Overcoming mobile cloud computing challenges with distributed apps

Mobile cloud computing solutions are challenged by network latency and delay, but distributing mobile cloud applications so they're closer to users may be an answer to the problem.

This article can also be found in the Premium Editorial Download: IT in Europe: How networks are adapting to virtualisation

Mobile cloud computing solutions hold the promise of delivering corporate applications to employees on any device in any location, but for now, latency issues stand in the way. The answer to increasing efficiency in the mobile cloud may be in changing the way apps are served up.

"Mobile cloud computing is unique in its challenges," said Renaud Larsen, chief architect for cloud at Juniper Networks. "The mobile ecosystem has to traverse many complex layers, each of which adds network latency and transmission delay. In addition, the cloud allows users to swap devices and retain access to information—this is a disruptive development, and means that cloud apps need to cover the whole cross-device mobile infrastructure."

Networking pros face three key mobile cloud computing challenges:

  • Lowering network latency to meet application and code offload interactivity.
  • Increasing network bandwidth for faster data transfer between the cloud and devices.
  • Providing adaptive monitoring of network conditions to optimise network and device costs against the user's perceived performance of cloud applications.

Improving mobile cloud computing solutions with distributed apps

Cloud service providers can reduce network latency and slow downloads by moving applications closer to the user. “Just as pushing content, such as video and podcasts, closer to the device saves bandwidth and cuts transmission delay, [so does] distributing highly immersive apps, such as real-time translation,” Larsen said. 

Moving the application closer to the user will also change the cost model, Larsen said. "If we move the application closer to the user, we have to balance the saving of bandwidth against the additional OPEX," he said. Distributing applications can help the fact that “clouds today don't have carrier-grade features and Infrastructure as a Service is already a commodity.”

Additionally, while desktop applications such as email and remote desktop are moving into the Web browser, mobile platform apps will move away from the browser. “The browser will disappear on tablets and we will just have a store of apps. mobile apps will communicate directly to the cloud service itself, as opposed to needing the user to launch a Web browser and navigate through the mobile Web.”

When devices are the problem behind mobile cloud computing solutions

While optimising application delivery on the network will reduce latency, delays often occur at the device itself. That can also be addressed through mobile cloud applications.

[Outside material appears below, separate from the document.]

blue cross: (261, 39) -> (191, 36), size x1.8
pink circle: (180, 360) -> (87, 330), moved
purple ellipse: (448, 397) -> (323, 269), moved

“The mobile device is resource-poor, and that will not change in the coming years, so one element is to take processing away from the device and into the cloud. Rich interactions kill battery life too, so mobile applications will store your data in the cloud as opposed to on the mobile device, and applications will become more powerful as processing power is offloaded to the cloud,” Larsen said.

What mobile cloud application developers must consider

While distributing applications is important, developers will also need to change the nature of corporate applications for these apps to work in a mobile environment.

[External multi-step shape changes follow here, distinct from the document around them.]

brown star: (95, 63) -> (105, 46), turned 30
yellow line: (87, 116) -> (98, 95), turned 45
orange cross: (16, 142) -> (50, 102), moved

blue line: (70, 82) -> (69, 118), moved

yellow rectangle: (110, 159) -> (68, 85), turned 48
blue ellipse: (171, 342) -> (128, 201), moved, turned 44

"A big question [for developers] is how to manage the multiscreen experience in the mobile world," Larsen said. "For example, if the user starts a session on a tablet, and then moves to a smartphone or car, how do we make data check in and out automatically? The issue is stickiness, not just provisioning. Then you need to have a decent interconnection with consistency of management."

Larsen concludes that ultimately, it is all about the app: "The cloud is about applications, so the key is to understand the application characteristics and to identify which applications are ready to be distributed."